I go to training 3 times a week and thats plenty as far as I'm concerned.Hannibal: The sworn enemy of dishonest politicians, source of entertainment on Bullshido and newly appointed Office Linebacker. Terry Tait ain't got **** on me !!!!
5/14/2005 8:14am, #20
It's all about how much you are willing to pay. If you are happy about the instruction and the price, then why worry about it? Here just to make you feel better I'll tell you how much I pay.
Until last month I paid $209 per month to my McDojo karate school. Now that was for unlimited classes for both me and my girlfriend, and one 30-minute private lesson for each of us. Classes are held Monday-Friday and I typically go 3 days a week so that covers about 5 hours of actual instruction in the dojo. Recently we dropped one of our privates, so our rate is going to drop $50 a month to $159.
About a month ago I also signed up for BJJ at another school in my area. $50 for one class a week, but Fridays are open mat and there is no charge, so it's more like two. I also had to pay $50 to enroll in the Rickson Gracie GJJ Association, and will have to renew every year for $35.
It's been sort of interesting comparing how the two schools operate.
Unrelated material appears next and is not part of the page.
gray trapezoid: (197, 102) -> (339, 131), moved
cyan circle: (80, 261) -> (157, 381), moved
My karate school really is a McDojo (as in for profit, not fraudulent), mostly kids and their parents, with a lot of extra costs. Testing fees every two months, school tournaments complete with entry fees every other month. On top of that I buy every DVD my instructor makes and pay to go to every seminar he gives. I take a real active role in class, and for the past few months I feel like I've been paying him to help teach his school's classes. The thing is, most of the extras are optional, I choose to pay for them. No one is twisting my arm. Why do I do it? I like that my girlfriend and I can train together, and there is still a few good instructors and a handful of guys like me that making training somewhat worthwhile. The other thing is, EVERYTHING price wise is given up front in a handout as soon as someone asks for pricing info. Nothing is hidden, there are no surprises. No long term contracts either.
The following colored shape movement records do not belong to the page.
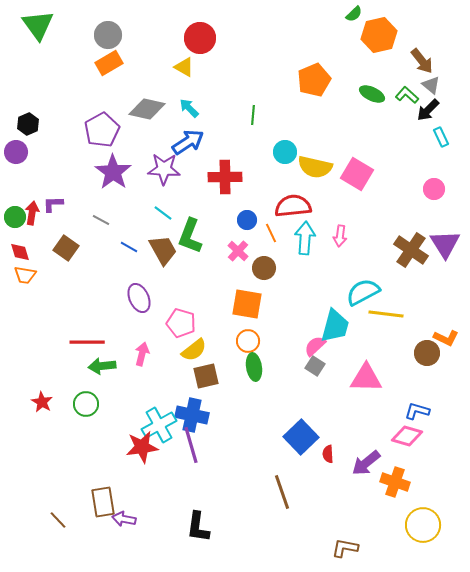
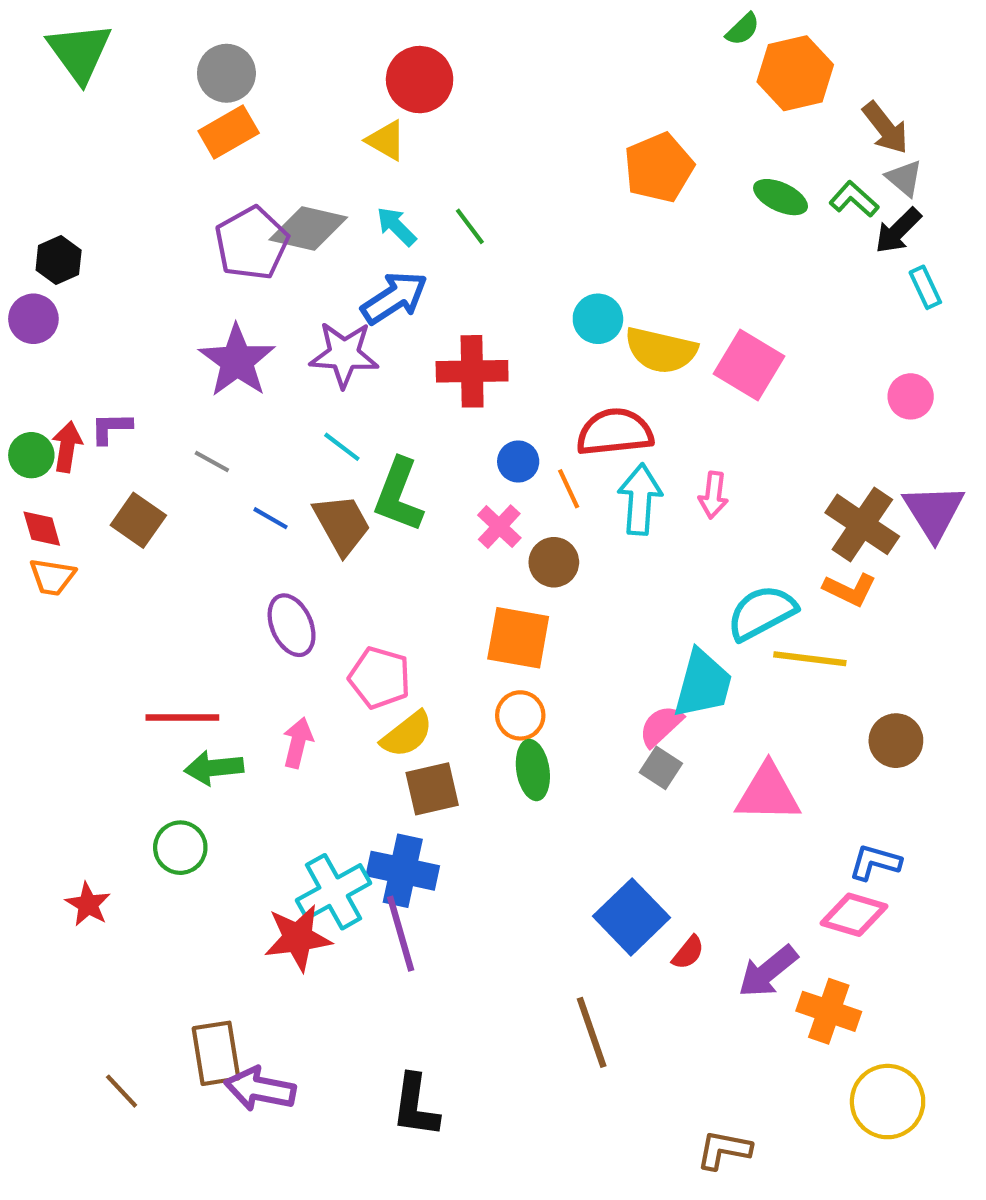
green line: (253, 115) -> (470, 226), moved, turned -42
purple pentagon: (102, 130) -> (252, 243), moved
orange L-shape: (446, 338) -> (850, 590), moved
red star: (42, 402) -> (88, 904), moved
red semicircle: (328, 454) -> (688, 953), turned -138
purple arrow: (124, 519) -> (260, 1089), size x1.4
The BJJ school I train at is quite different. Classes are longer, they are more of a workout, and there are more quality training partners. All big pluses in my book. Some of the negatives? Well their pricing information is somewhat misleading. The flyer I received says classes are from 6:00 to 9:00 Monday-Thursday, but when I showed up on my first day at 5:55 I was told things really don't get started until 6:45 or so and I've found most classes end before 8:30. I thought I was paying for 3 solid hours of training, not less than two. I have $50 taken automatically out of my checking account every month, for one group class a week. Although I was told if I missed a week I could carry over the class and go to two the next, the student agreement I signed says just the opposite.
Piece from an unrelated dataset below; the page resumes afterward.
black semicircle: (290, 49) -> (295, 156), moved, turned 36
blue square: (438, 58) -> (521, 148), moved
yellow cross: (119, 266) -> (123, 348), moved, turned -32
Another thing is the quality of instruction. I watched about an hour of class on two separate days before signing up. The head instructor/owner, a Rickson Black Belt, is really, really good, both in BJJ and teaching it. Since I've signed up, most of my classes have been taught by a couple of blue belts. One guy is cool, really knows his stuff, and has a knack for teaching. The other is sort of a prick, doesn't seem to know the first thing about teaching, and doesn't seem to be as good as the other guy, despite have 2 more years of training time. In my first class he was asked to show me and another newb the armbar. What followed was 30 minutes of confusion/frustration with the only guidance from him consisting of "Wrong......Wrong........I don't even know what the hell you did that time......Wrong". Even though I'm not exactly getting what I thought I signed up for, the benefits still justify the cost. I'm just not getting as good as a deal as I thought.
So there you have it, at karate I don't really feel I'm getting top value for my dollar and my BJJ school has some questionable business practices.